Your task is to retype, exactly and only, the lines from the one containing "Rua Sena Madureira, 415" to the final line of the entries, leaving out all pictures.

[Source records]
------------------------------

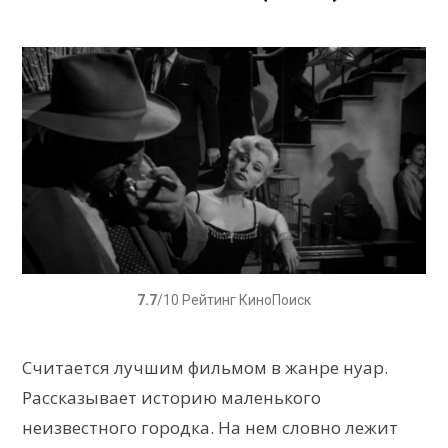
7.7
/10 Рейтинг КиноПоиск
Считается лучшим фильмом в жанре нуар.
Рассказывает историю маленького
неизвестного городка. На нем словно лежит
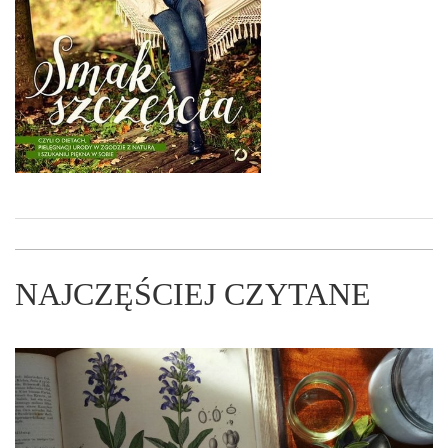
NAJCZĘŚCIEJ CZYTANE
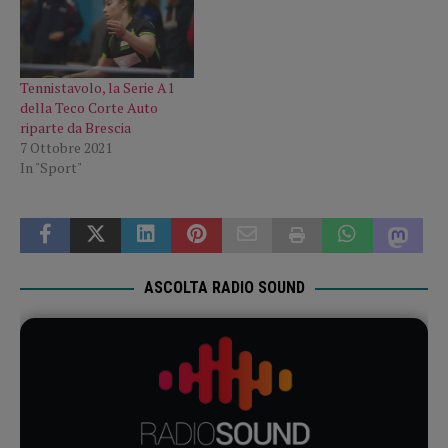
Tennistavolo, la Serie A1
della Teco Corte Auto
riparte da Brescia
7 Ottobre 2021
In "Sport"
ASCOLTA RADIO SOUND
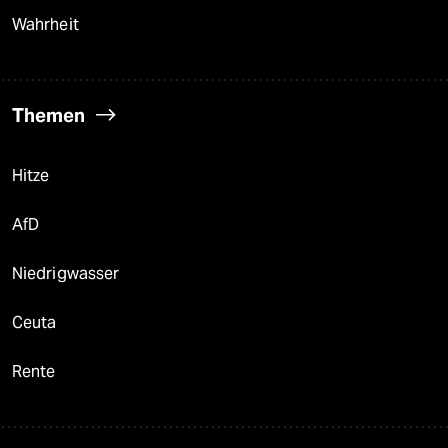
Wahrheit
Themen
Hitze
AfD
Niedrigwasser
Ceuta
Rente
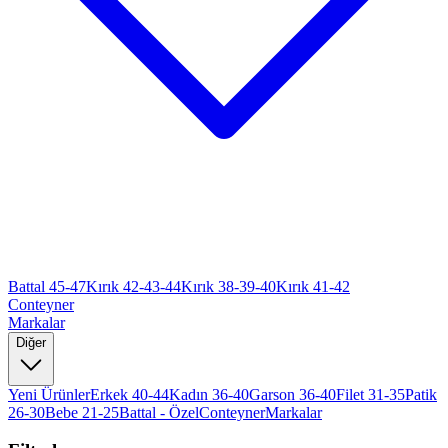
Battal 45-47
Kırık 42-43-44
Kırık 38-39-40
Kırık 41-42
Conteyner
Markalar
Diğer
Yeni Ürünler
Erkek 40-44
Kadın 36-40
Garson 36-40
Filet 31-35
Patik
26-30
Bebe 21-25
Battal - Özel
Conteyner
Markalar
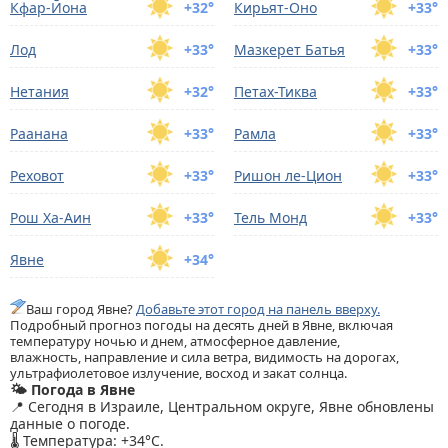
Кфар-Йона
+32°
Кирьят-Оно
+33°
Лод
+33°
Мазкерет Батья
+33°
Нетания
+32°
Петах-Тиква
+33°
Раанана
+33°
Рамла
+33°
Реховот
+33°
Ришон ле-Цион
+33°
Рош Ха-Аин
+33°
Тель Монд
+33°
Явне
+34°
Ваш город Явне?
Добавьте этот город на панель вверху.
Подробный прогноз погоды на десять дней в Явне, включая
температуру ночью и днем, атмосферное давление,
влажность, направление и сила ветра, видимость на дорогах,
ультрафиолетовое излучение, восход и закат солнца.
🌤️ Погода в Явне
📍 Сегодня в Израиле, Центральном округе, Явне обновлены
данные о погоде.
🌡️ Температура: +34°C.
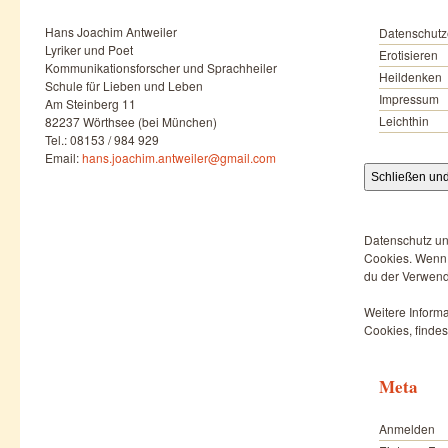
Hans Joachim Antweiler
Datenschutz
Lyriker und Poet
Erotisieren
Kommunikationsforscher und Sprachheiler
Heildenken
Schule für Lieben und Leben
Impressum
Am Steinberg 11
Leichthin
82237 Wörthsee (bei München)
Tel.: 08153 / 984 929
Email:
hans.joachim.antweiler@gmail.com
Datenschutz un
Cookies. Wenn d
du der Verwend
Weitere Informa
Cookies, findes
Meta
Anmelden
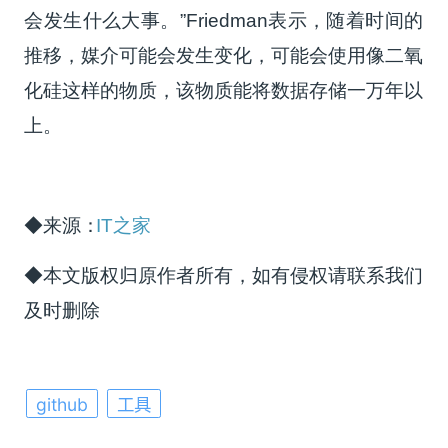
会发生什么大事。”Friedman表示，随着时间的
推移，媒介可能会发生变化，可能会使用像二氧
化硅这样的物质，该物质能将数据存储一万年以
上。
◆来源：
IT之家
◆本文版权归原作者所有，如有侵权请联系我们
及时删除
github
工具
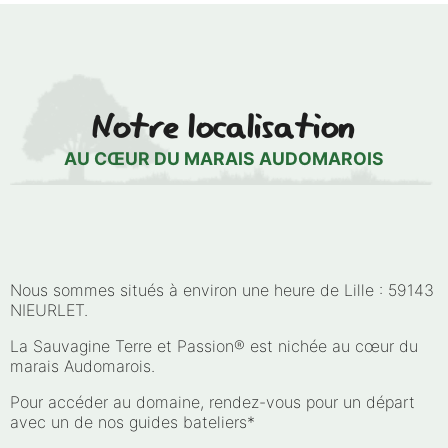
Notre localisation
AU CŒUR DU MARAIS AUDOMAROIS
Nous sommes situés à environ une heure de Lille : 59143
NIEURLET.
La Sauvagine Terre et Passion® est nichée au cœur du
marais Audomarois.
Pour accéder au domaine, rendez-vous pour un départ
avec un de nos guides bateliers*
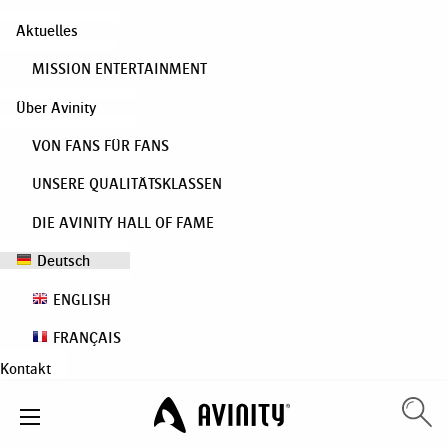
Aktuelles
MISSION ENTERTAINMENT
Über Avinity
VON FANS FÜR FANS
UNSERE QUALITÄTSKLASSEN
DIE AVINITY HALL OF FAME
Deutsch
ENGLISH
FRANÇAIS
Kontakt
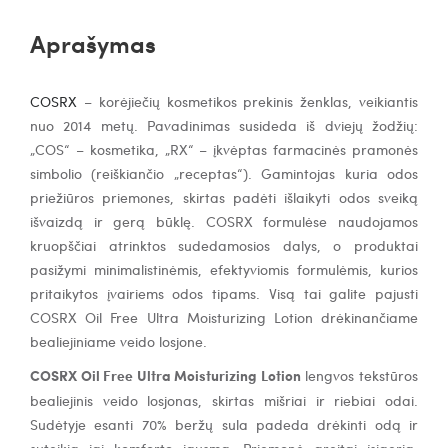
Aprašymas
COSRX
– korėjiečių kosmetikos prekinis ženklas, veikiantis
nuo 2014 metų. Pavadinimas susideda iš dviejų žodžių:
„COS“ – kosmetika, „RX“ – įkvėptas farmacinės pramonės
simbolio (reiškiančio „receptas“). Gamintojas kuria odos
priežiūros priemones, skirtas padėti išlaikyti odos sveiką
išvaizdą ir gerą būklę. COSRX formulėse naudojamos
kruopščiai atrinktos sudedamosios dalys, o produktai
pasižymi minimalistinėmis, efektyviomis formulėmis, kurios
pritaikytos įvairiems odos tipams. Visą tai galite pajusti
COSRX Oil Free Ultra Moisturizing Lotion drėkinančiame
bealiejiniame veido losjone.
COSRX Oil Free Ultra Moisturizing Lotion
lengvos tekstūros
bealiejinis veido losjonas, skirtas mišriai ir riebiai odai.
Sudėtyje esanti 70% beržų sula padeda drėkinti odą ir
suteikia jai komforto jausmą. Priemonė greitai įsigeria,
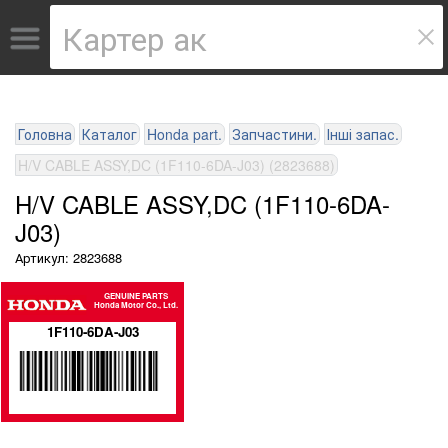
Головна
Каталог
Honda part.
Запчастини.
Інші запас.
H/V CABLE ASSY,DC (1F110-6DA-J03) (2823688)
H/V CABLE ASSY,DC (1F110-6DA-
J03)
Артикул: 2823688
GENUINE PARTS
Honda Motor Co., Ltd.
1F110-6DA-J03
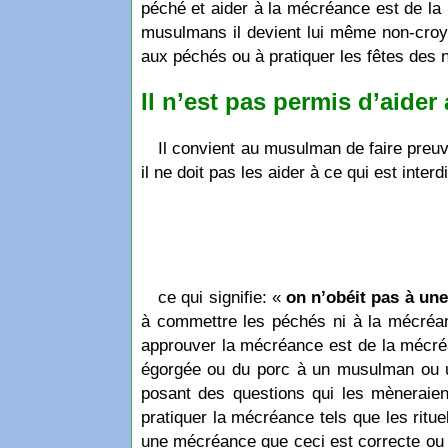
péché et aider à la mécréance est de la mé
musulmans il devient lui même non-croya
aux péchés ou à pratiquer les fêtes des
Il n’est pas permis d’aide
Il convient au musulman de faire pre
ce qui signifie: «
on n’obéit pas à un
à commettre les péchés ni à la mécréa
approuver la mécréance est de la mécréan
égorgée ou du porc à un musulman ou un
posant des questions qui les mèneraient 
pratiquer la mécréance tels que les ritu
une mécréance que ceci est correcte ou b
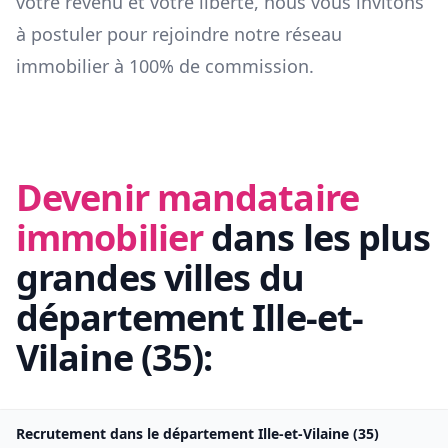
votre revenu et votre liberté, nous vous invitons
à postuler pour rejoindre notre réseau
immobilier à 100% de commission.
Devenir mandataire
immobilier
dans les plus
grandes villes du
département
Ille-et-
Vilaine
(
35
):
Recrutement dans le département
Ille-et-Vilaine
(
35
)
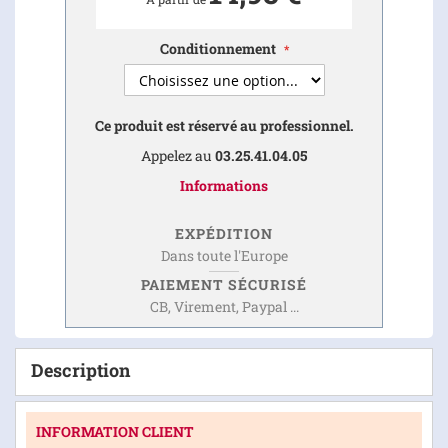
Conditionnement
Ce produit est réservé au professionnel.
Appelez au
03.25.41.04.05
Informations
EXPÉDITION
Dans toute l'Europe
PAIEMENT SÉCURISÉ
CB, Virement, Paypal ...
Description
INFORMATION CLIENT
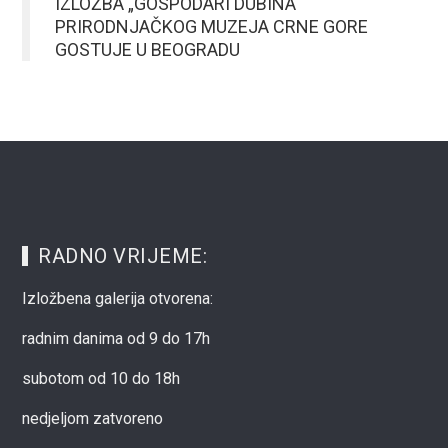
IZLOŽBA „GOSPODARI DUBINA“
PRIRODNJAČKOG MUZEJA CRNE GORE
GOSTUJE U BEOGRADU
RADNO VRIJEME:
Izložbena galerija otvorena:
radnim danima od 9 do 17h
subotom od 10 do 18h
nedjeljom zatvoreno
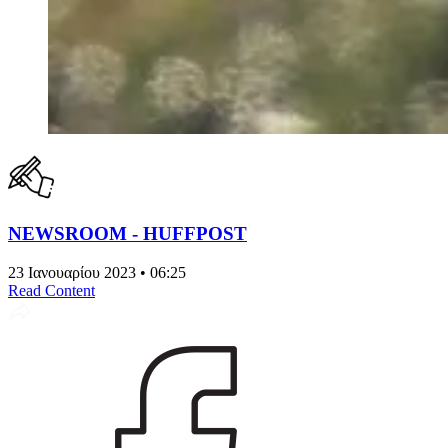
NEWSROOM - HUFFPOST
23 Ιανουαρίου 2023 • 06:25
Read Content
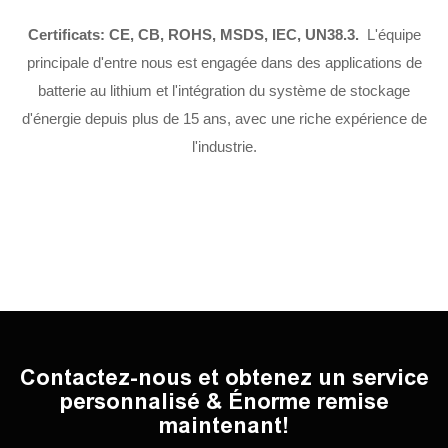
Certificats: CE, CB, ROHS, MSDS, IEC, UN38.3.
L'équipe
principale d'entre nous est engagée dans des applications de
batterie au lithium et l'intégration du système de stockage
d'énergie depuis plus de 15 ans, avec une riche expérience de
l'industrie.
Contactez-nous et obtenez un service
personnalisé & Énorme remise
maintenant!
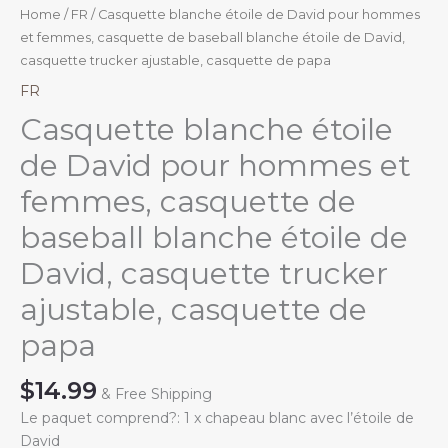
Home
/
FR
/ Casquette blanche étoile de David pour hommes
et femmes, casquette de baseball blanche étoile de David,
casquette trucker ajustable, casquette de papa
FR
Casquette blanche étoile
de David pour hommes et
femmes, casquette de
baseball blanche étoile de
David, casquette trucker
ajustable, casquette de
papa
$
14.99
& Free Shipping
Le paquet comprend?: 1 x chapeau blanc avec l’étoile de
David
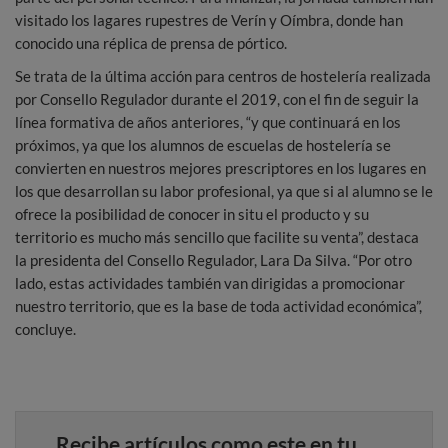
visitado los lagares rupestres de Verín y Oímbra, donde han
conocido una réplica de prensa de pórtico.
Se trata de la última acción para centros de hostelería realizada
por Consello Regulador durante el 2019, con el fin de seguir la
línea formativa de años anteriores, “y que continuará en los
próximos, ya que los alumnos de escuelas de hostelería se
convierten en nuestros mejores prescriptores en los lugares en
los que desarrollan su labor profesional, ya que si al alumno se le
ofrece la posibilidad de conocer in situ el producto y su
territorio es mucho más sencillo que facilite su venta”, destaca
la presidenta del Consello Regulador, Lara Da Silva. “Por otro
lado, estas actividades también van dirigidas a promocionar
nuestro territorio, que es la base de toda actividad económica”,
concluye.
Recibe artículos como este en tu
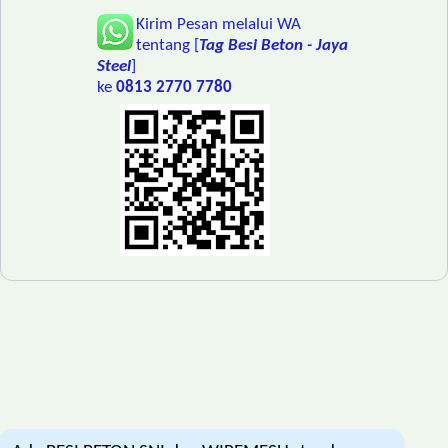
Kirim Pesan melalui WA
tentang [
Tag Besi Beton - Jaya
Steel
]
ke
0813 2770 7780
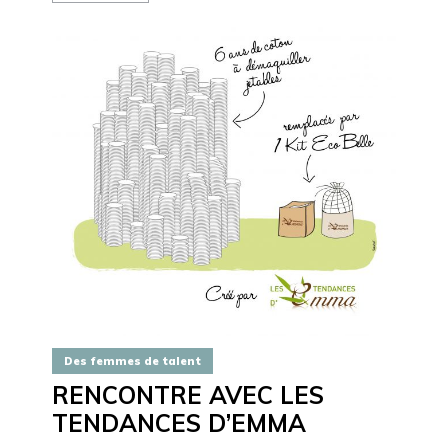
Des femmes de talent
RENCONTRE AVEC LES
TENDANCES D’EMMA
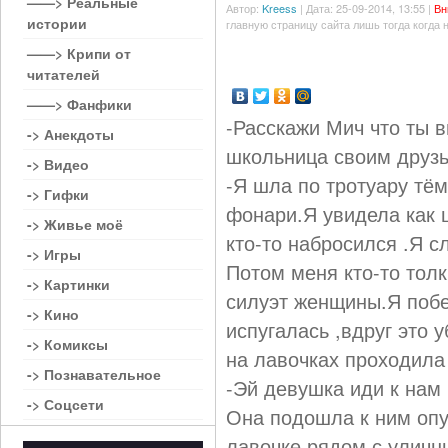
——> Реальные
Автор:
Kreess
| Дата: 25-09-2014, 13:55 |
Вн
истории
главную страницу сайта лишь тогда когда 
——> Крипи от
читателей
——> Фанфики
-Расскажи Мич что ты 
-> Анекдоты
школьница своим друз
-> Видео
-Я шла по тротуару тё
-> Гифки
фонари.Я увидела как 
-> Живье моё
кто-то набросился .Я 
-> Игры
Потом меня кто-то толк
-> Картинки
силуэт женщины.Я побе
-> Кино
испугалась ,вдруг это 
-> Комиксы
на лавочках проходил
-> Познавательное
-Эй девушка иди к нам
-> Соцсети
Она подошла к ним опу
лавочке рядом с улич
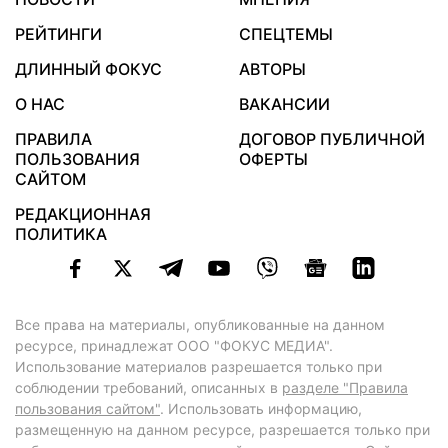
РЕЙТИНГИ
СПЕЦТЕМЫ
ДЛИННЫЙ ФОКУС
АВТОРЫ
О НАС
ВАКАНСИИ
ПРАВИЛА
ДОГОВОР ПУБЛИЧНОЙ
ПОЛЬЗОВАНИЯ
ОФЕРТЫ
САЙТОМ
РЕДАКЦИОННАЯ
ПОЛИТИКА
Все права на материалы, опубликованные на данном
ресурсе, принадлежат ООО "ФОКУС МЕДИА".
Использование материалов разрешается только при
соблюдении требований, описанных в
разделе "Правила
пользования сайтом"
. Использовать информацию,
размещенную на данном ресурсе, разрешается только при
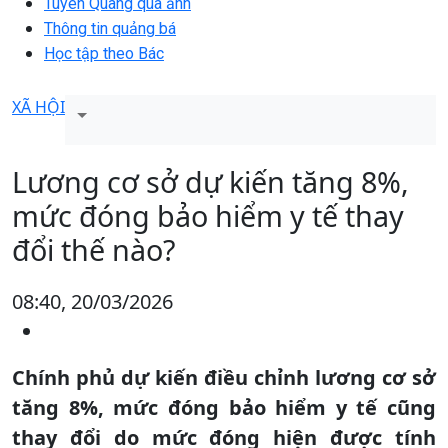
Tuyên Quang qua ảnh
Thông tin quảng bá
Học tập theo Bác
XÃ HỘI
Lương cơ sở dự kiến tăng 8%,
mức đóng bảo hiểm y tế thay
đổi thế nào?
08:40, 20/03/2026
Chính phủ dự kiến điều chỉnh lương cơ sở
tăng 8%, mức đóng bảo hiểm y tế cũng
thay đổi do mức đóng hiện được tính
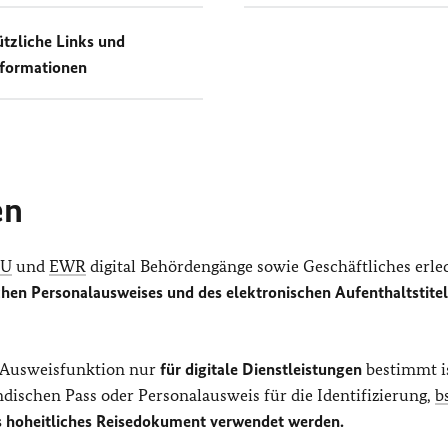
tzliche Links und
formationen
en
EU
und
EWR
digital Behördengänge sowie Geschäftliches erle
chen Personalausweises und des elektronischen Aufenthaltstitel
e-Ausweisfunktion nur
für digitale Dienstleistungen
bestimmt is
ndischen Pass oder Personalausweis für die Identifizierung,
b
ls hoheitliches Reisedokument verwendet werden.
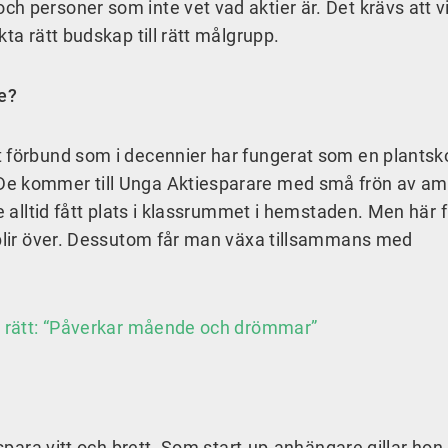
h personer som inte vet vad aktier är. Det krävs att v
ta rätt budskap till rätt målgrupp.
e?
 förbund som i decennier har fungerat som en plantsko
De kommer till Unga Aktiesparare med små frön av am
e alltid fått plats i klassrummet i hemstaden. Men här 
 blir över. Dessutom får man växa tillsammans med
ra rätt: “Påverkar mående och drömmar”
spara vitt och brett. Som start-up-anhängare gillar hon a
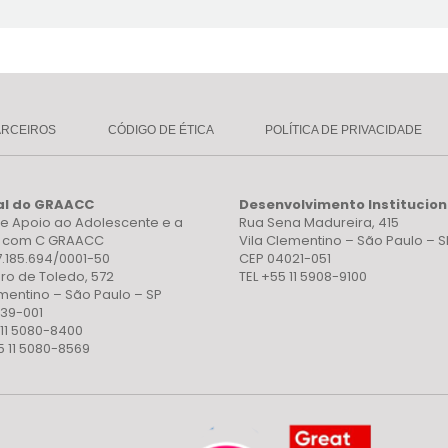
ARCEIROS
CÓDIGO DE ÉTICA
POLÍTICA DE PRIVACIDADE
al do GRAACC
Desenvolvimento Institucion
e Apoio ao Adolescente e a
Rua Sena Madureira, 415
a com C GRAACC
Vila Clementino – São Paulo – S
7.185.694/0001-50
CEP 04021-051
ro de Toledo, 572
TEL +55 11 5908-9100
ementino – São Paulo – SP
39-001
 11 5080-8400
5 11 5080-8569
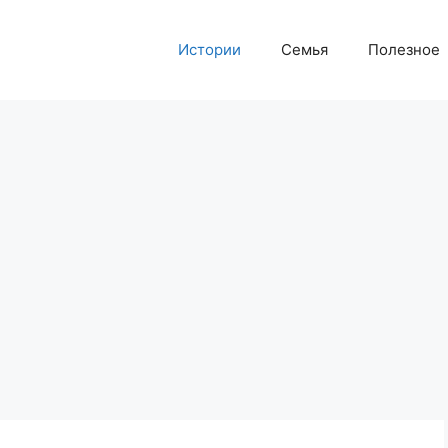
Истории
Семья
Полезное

------------------------------

* _Answer below_
Rua Sena Madureira, 415
a com C GRAACC
Vila Clementino – São Paulo – S
7.185.694/0001-50
CEP 04021-051
ro de Toledo, 572
TEL +55 11 5908-9100
ementino – São Paulo – SP
39-001
 11 5080-8400
5 11 5080-8569
Истории
Семья
Полезное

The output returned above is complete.